Dibayangi Ancaman Resesi Global, John Riady Tetap Yakin Sektor Properti Tetap Prospektif

IMF menurunkan proyeksi pertumbuhan global untuk tahun depan hanya 2,7% dan memperingatkan resesi dunia yang keras jika pembuat kebijakan salah menangani perang melawan inflasi.

Liputan6.com, Jakarta Memasuki pengujung tahun ini, kondisi perekonomian nasional dan global kembali diguncang ancaman resesi yang dipicu imbas pandemi dan kekacauan rantai pasok global akibat perang Ukraina dan Rusia.

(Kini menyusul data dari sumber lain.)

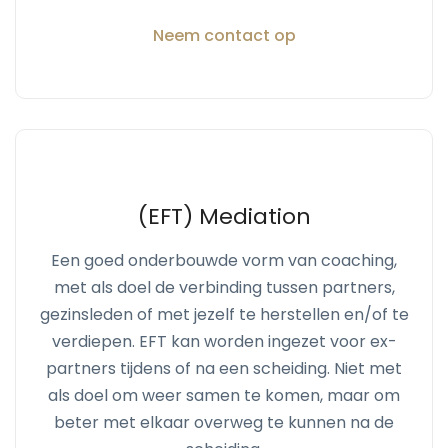
Neem contact op
(EFT) Mediation
Een goed onderbouwde vorm van coaching,
met als doel de verbinding tussen partners,
gezinsleden of met jezelf te herstellen en/of te
verdiepen. EFT kan worden ingezet voor ex-
partners tijdens of na een scheiding. Niet met
als doel om weer samen te komen, maar om
beter met elkaar overweg te kunnen na de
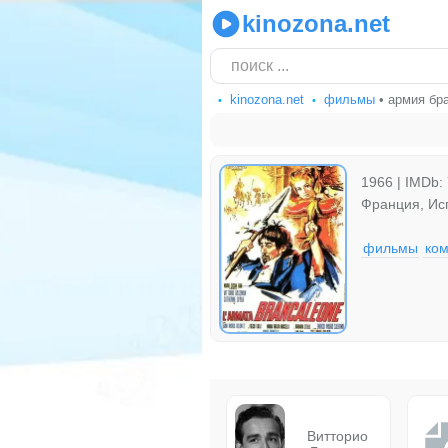
kinozona.net
kinozona.net
фильмы
• армия бр
1966 | IMDb: 
Франция, Ис
фильмы
ко
Витторио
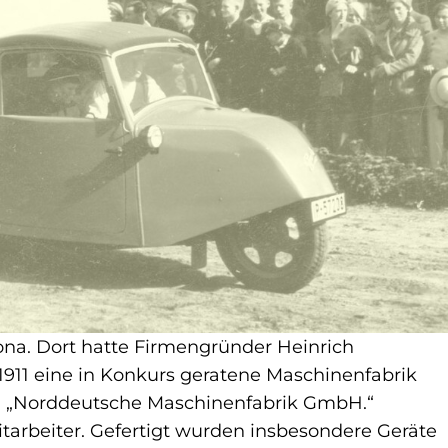
ona. Dort hatte Firmengründer Heinrich
 1911 eine in Konkurs geratene Maschinenfabrik
 „Norddeutsche Maschinenfabrik GmbH.“
tarbeiter. Gefertigt wurden insbesondere Geräte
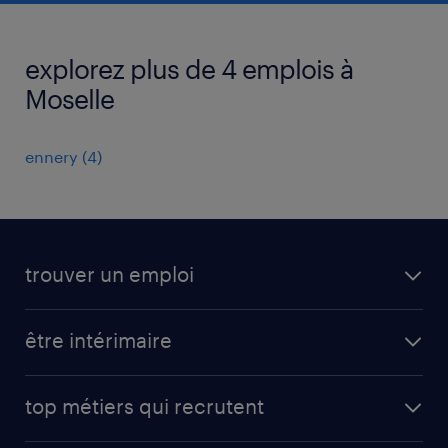
explorez plus de 4 emplois à
Moselle
ennery
(
4
)
trouver un emploi
toutes nos offres d'emploi
être intérimaire
carrières opérationnelles
avantages intérimaires randstad
carrières professionnelles
top métiers qui recrutent
app talent / portail web
candidature spontanée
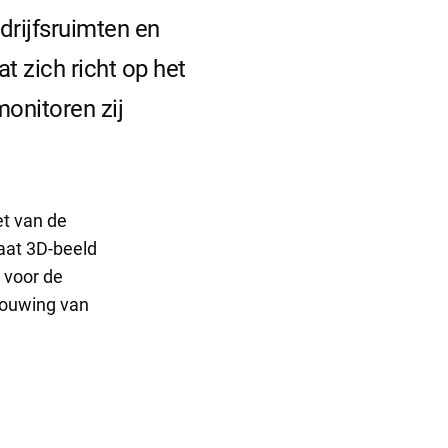
drijfsruimten en
 zich richt op het
onitoren zij
et van de
aat 3D-beeld
 voor de
bouwing van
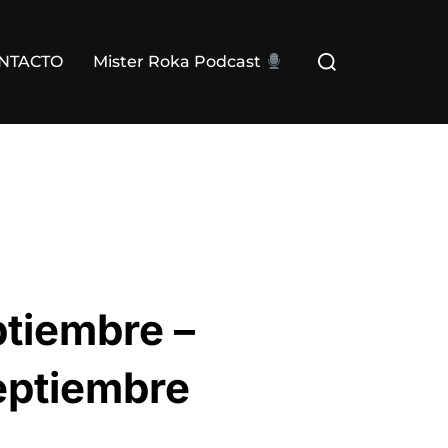
Buscar:
NTACTO
Mister Roka Podcast
tiembre –
ptiembre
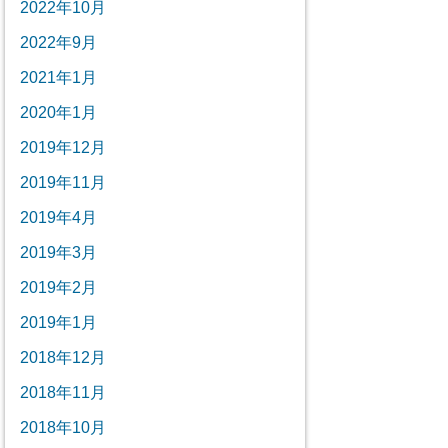
2022年10月
2022年9月
2021年1月
2020年1月
2019年12月
2019年11月
2019年4月
2019年3月
2019年2月
2019年1月
2018年12月
2018年11月
2018年10月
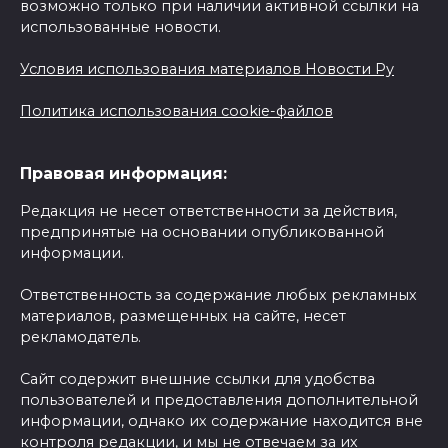
возможно только при наличии активной ссылки на
использованные новости.
Условия использования материалов Новости Ру
Политика использования cookie-файлов
Правовая информация:
Редакция не несет ответственности за действия,
предпринятые на основании опубликованной
информации.
Ответственность за содержание любых рекламных
материалов, размещенных на сайте, несет
рекламодатель.
Сайт содержит внешние ссылки для удобства
пользователей и предоставления дополнительной
информации, однако их содержание находится вне
контроля редакции, и мы не отвечаем за их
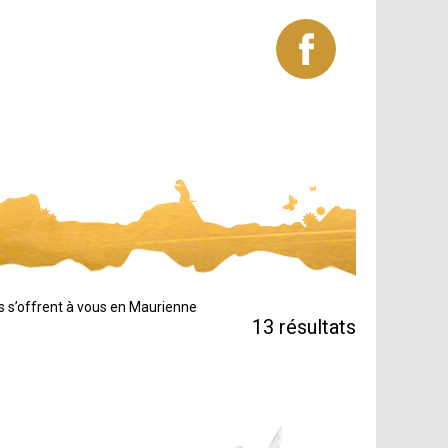
s s’offrent à vous en Maurienne
13
résultats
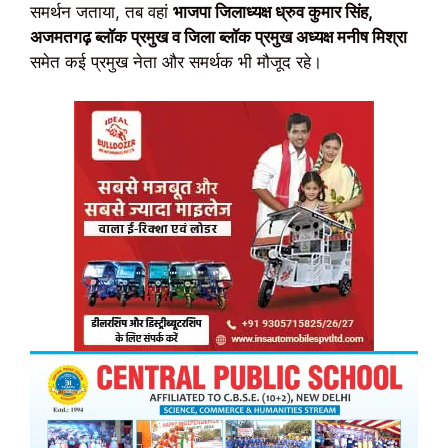
समर्थन जताया, तब वहां
भाजपा जिलाध्यक्ष ध्रुव कुमार सिंह,
अजमतगढ़ ब्लॉक प्रमुख व जिला ब्लॉक प्रमुख अध्यक्ष मनीष मिश्रा
समेत कई प्रमुख नेता और समर्थक भी मौजूद रहे।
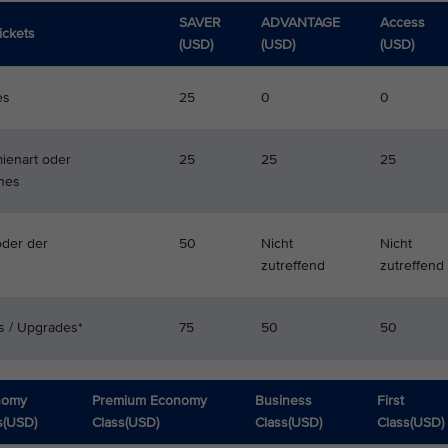
SAVER
ADVANTAGE
Access
ickets
(USD)
(USD)
(USD)
es
25
0
0
ienart oder
25
25
25
ines
oder der
50
Nicht
Nicht
zutreffend
zutreffend
ts / Upgrades*
75
50
50
nomy
Premium Economy
Business
First
s(USD)
Class(USD)
Class(USD)
Class(USD)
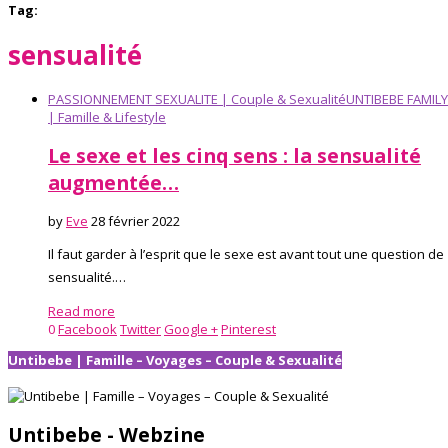
Tag:
sensualité
PASSIONNEMENT SEXUALITE | Couple & Sexualité
UNTIBEBE FAMILY
| Famille & Lifestyle
Le sexe et les cinq sens : la sensualité
augmentée…
by
Eve
28 février 2022
Il faut garder à l’esprit que le sexe est avant tout une question de
sensualité.…
Read more
0
Facebook
Twitter
Google +
Pinterest
Untibebe | Famille – Voyages – Couple & Sexualité
Untibebe - Webzine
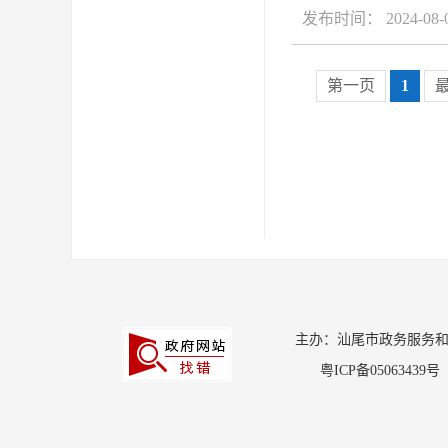
发布时间： 2024-08-
第一页
1
主办：汕尾市政务服务和数
粤ICP备05063439号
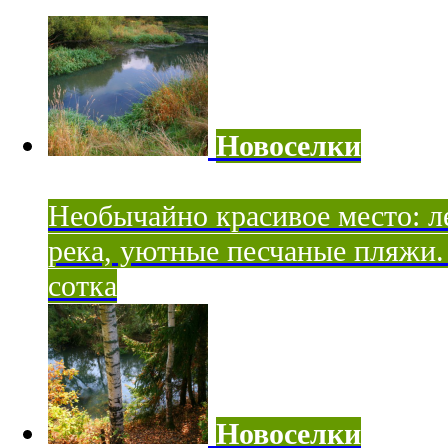
Новоселки
Необычайно красивое место: ле
река, уютные песчаные пляжи. 
сотка
Новоселки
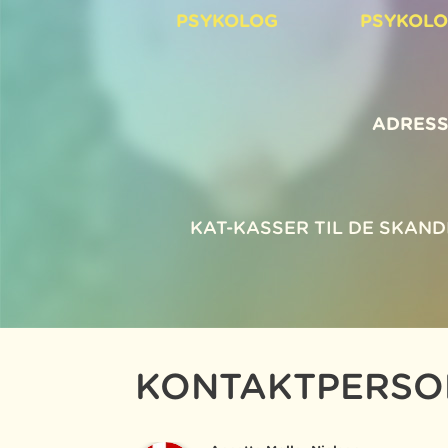
PSYKOLOG
PSYKOL
ADRESS
KAT-KASSER TIL DE SKAN
KONTAKTPERSO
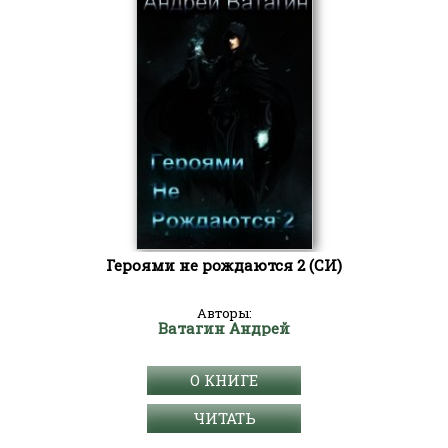
Героями не рождаются 2 (СИ)
Авторы:
Ватагин Андрей
О КНИГЕ
ЧИТАТЬ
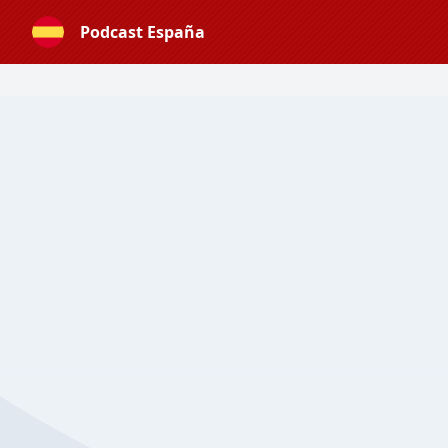
Podcast España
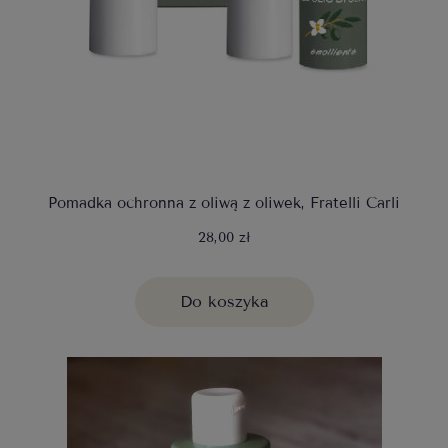
Pomadka ochronna z oliwą z oliwek, Fratelli Carli
28,00 zł
Do koszyka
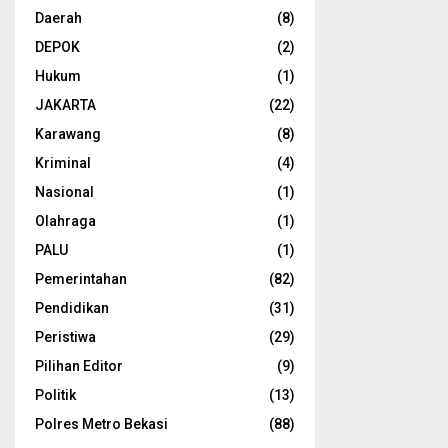
Daerah
(8)
DEPOK
(2)
Hukum
(1)
JAKARTA
(22)
Karawang
(8)
Kriminal
(4)
Nasional
(1)
Olahraga
(1)
PALU
(1)
Pemerintahan
(82)
Pendidikan
(31)
Peristiwa
(29)
Pilihan Editor
(9)
Politik
(13)
Polres Metro Bekasi
(88)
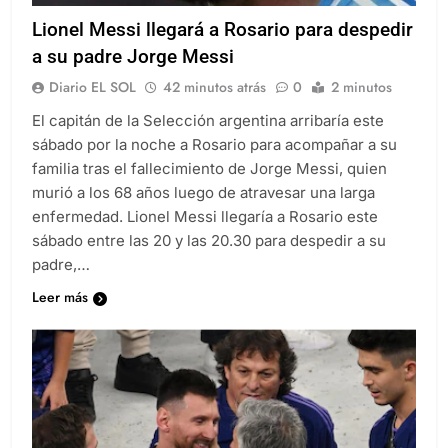
Lionel Messi llegará a Rosario para despedir
a su padre Jorge Messi
Diario EL SOL
42 minutos atrás
0
2 minutos
El capitán de la Selección argentina arribaría este
sábado por la noche a Rosario para acompañar a su
familia tras el fallecimiento de Jorge Messi, quien
murió a los 68 años luego de atravesar una larga
enfermedad. Lionel Messi llegaría a Rosario este
sábado entre las 20 y las 20.30 para despedir a su
padre,…
Leer más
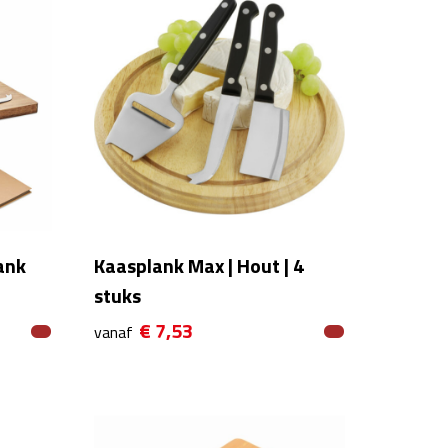
ank
Kaasplank Max | Hout | 4
stuks
€ 7,53
vanaf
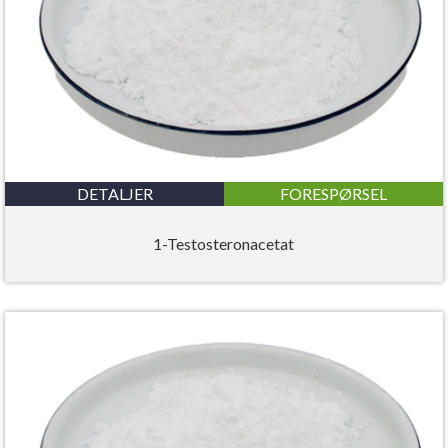
DETALJER
FORESPØRSEL
1-Testosteronacetat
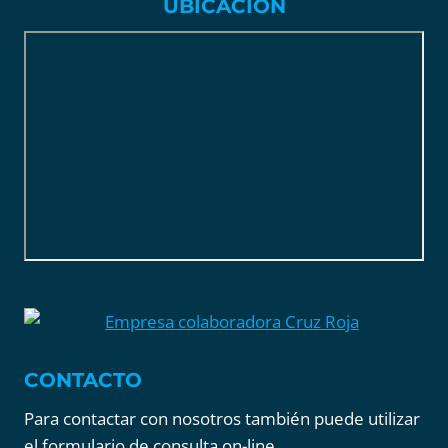
UBICACIÓN
CONTACTO
Para contactar con nosotros también puede utilizar
el formulario de consulta on-line.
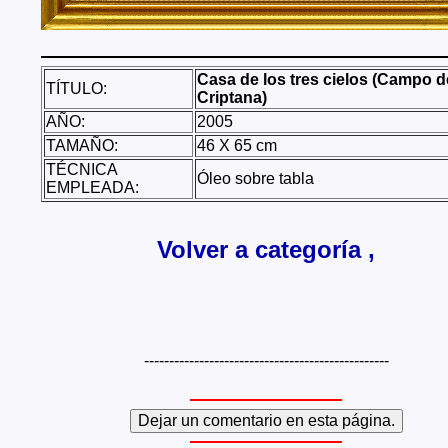
Casa de los tres cielos (Campo d
TÍTULO:
Criptana)
AÑO:
2005
TAMAÑO:
46 X 65 cm
TÉCNICA
Óleo sobre tabla
EMPLEADA:
Volver a categoría ,
-------------------------------------------------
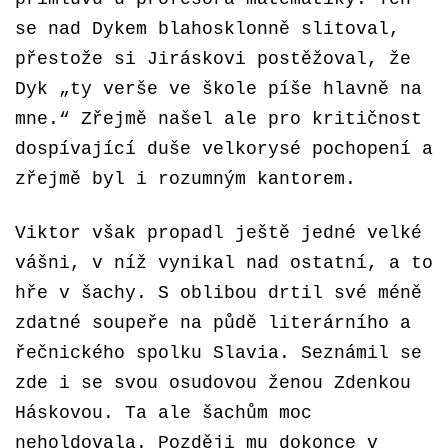
se nad Dykem blahosklonně slitoval,
přestože si Jiráskovi postěžoval, že
Dyk „ty verše ve škole píše hlavně na
mne.“ Zřejmě našel ale pro kritičnost
dospívající duše velkorysé pochopení a
zřejmě byl i rozumným kantorem.
Viktor však propadl ještě jedné velké
vášni, v níž vynikal nad ostatní, a to
hře v šachy. S oblibou drtil své méně
zdatné soupeře na půdě literárního a
řečnického spolku Slavia. Seznámil se
zde i se svou osudovou ženou Zdenkou
Háskovou. Ta ale šachům moc
neholdovala. Později mu dokonce v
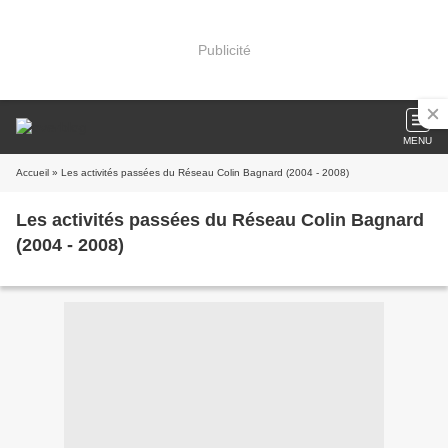
Publicité
MENU
Accueil
» Les activités passées du Réseau Colin Bagnard (2004 - 2008)
Les activités passées du Réseau Colin Bagnard
(2004 - 2008)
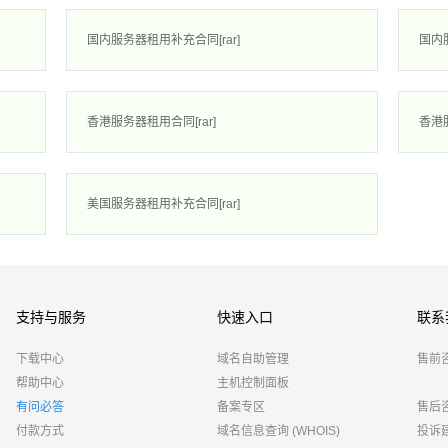
国内服务器租用补充合同[rar]
国内服
香港服务器租用合同[rar]
香港服
美国服务器租用补充合同[rar]
支持与服务
快速入口
联系
下载中心
域名自助管理
售前
帮助中心
主机控制面板
有问必答
备案专区
售后
付款方式
域名信息查询 (WHOIS)
投诉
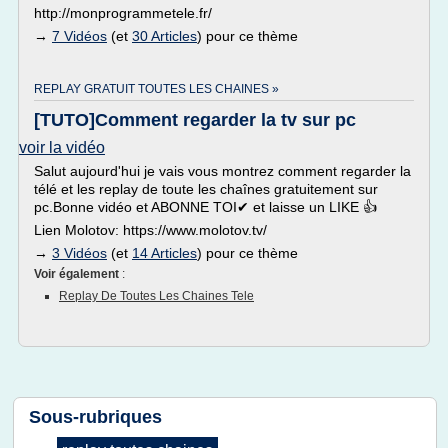
http://monprogrammetele.fr/
→
7 Vidéos
(et
30 Articles
) pour ce thème
REPLAY GRATUIT TOUTES LES CHAINES »
[TUTO]Comment regarder la tv sur pc
voir la vidéo
Salut aujourd'hui je vais vous montrez comment regarder la
télé et les replay de toute les chaînes gratuitement sur
pc.Bonne vidéo et ABONNE TOI✔ et laisse un LIKE 👍
Lien Molotov: https://www.molotov.tv/
→
3 Vidéos
(et
14 Articles
) pour ce thème
Voir également
:
Replay De Toutes Les Chaines Tele
Sous-rubriques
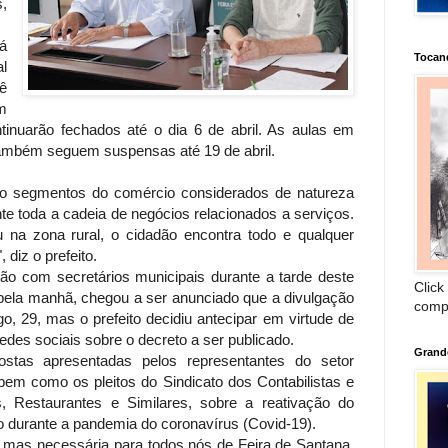
,
á
Tocan
l
ê
m
tinuarão fechados até o dia 6 de abril. As aulas em
 também seguem suspensas até 19 de abril.
do segmentos do comércio considerados de natureza
te toda a cadeia de negócios relacionados a serviços.
 na zona rural, o cidadão encontra todo e qualquer
 diz o prefeito.
ão com secretários municipais durante a tarde deste
Click
pela manhã, chegou a ser anunciado que a divulgação
comp
, 29, mas o prefeito decidiu antecipar em virtude de
des sociais sobre o decreto a ser publicado.
Grand
stas apresentadas pelos representantes do setor
bem como os pleitos do Sindicato dos Contabilistas e
s, Restaurantes e Similares, sobre a reativação do
o durante a pandemia do coronavírus (Covid-19).
l, mas necessária para todos nós de Feira de Santana.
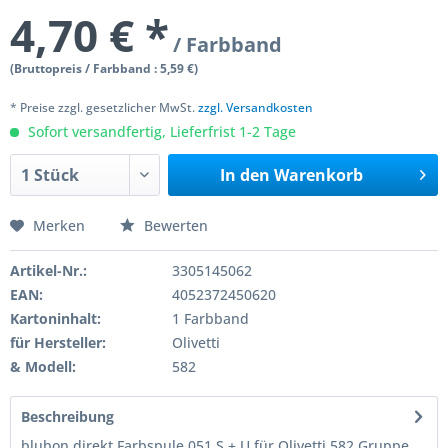
4,70 € *
/ Farbband
(Bruttopreis / Farbband : 5,59 €)
* Preise zzgl. gesetzlicher MwSt.
zzgl. Versandkosten
Sofort versandfertig, Lieferfrist 1-2 Tage
In den
Warenkorb
Merken
Bewerten
Artikel-Nr.:
3305145062
EAN:
4052372450620
Kartoninhalt:
1 Farbband
für Hersteller:
Olivetti
& Modell:
582
Beschreibung
blubon direkt Farbspule 051 S + U für Olivetti 582 Gruppe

Sektor properti sebagai sektor padat karya mempunyai peluang sebagai bantalan krisis tersebut, sepanjang dikawal oleh berbagai kebijakan pendukung pertumbuhan. Melihat kondisi tersebut, Direktur Eksekutif Lippo Group John Riady mengatakan bahwa antisipasi imbas resesi global terhadap sektor properti harus dicermati secara jeli.

“Sejauh ini perkiraan makro terhadap perekonomian nasional masih jauh lebih baik dibandingkan rata-rata global. Jadi menurut saya, ancaman resesi memang ada. Tetapi dari potensi dan kekuatan struktur ekonomi Indonesia, kita masih bisa lebih baik dan mampu bertahan,” ungkapnya.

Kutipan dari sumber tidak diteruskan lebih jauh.